Владимир Личутин - Скитальцы, книга первая Страница 17
Владимир Личутин - Скитальцы, книга первая читать онлайн бесплатно
– Намедни мамка меня отшлепала, овцу одну на поскотине потерял, – признался Донька, ему вдруг не захотелось быть тешеным.
– Ну и хитрован ты...
– Не-ка, я простофиля. Мамка мне-ка говорит, простофиля, дак.
– В наш ты род, богошковской. – согласился дядя Гришаня. – Меня, бывало, старуха моя все срамила, пошто я тихой такой, будто корова комолая, всякий подоит. Заведется, бывало, покоенка, ругается, криком покорить норовит, все небо замутит. А я молчу. Немтыря ты, кричит, немко безъязыкой, что у тебя, языка нету, отнялся, скажи хоть слово людское. Сяду вот на тебя да поеду по деревне людей смешить. И тут я смолчу, пережидаю, ни слова против, а скоро бабку мою хоть в долонь бери да жамкай, веревки с нее вей, такая податливая станет, ну мягше воску. Не разговорный я был, чего таить это дело, а нынче наговориться не могу. Вот беда-то настала, мелю и мелю, остановы-то никакой нету. Порой думаю, может, дикой какой я стал, одичал, человеческий вид потерял? Дак нет, выйду в деревню, покажусь, вроде не бегут от меня. А вернусь опять, по избе поброжу, а кругом тайбола[19] дикая, темень несусветная, хоть криком кричи, хоть зверем вой, никто не услышит. Разве зимой только волк в ответ: у-у-у, а я будто возрадуюсь, в потемень-то как начну из ружья обхаживать, аж засветит все, загудит. Только повалюсь, а он, волчище, треклятый, опять: у-у-у, я снова в одном исподнем за ворота. И так всю ночь позорюсь, и весело мне. Осподи, вот жизнь-то, не знаешь, что и хочешь. Бывало, все спокою искал, уйду в горки, в боры, где белку возьму, где куньку подловлю, и благостно мне...

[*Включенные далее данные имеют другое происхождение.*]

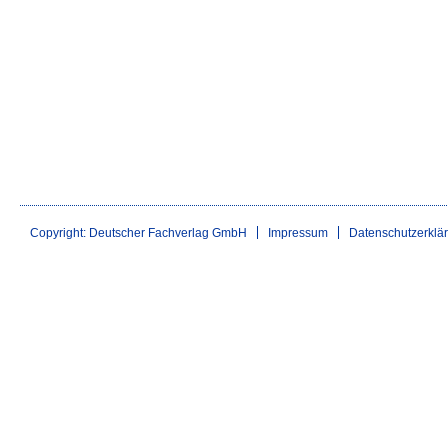
Copyright: Deutscher Fachverlag GmbH
Impressum
Datenschutzerklä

Бродили Донька с дядей Гришаней долго, добыли из леса хонгу[20], ох и жаркие будут дрова, желтоволосой Тине на радость. Но пока волокли да разделывали на чураки, у матери и выть готова: житняя каша с коровьим маслом и котел чаю. Принесла еще Тина из тени берестяной пестерь с подорожниками и достала пирог рыбацкий с палтосиной. Корку твердую, как кожаные переды у сапог, рвали руками, но солонющей рыбы тащили совестливо, чтобы поменьше съесть, а поболе воды выпить. После житней каши долго чаи дули, выплескивая на сторону сваренных комаров, не по одной кружке опрокинули, сыто рыгали, закусывали пряниками медовыми: ради сенокосного зачина раздобрилась Тина Богошкова, ну как тут не покормить мужиков-работников.
С такой выти не грех бы и поспать, да не на отдых в комариную даль тянулись, дай-то Бог под самую ночь прикорнуть на один глазок. И так пойдет со дня на день, закрутится колесом до самой последней копны, и тогда только свободно глянешь и подивишься: осподи, да мы ли провернули всю эту тягость, а зароды, а зароды-то стоят, будто новые пятиалтынные, будто избы просторные, ветер их не подточит ни с какого боку, былинки не унесет, и под каждым кустышком ни одной косицы травы не качнет забытой – всю прибрали к рукам. Вот тут и вздохнуть бы, да нет, до ледостава только взад-вперед, вперед-назад на карбасах. Ведь сено на пожнях – это не сено, его зимой по тайболе не вызволишь, надо полой осенней водой на карбасах сплавить; иначе мор коровушкам, висеть им на ужищах[21] до новой травы иль посередке зимы с присохшими хребтинами идти под нож. И такое бывало...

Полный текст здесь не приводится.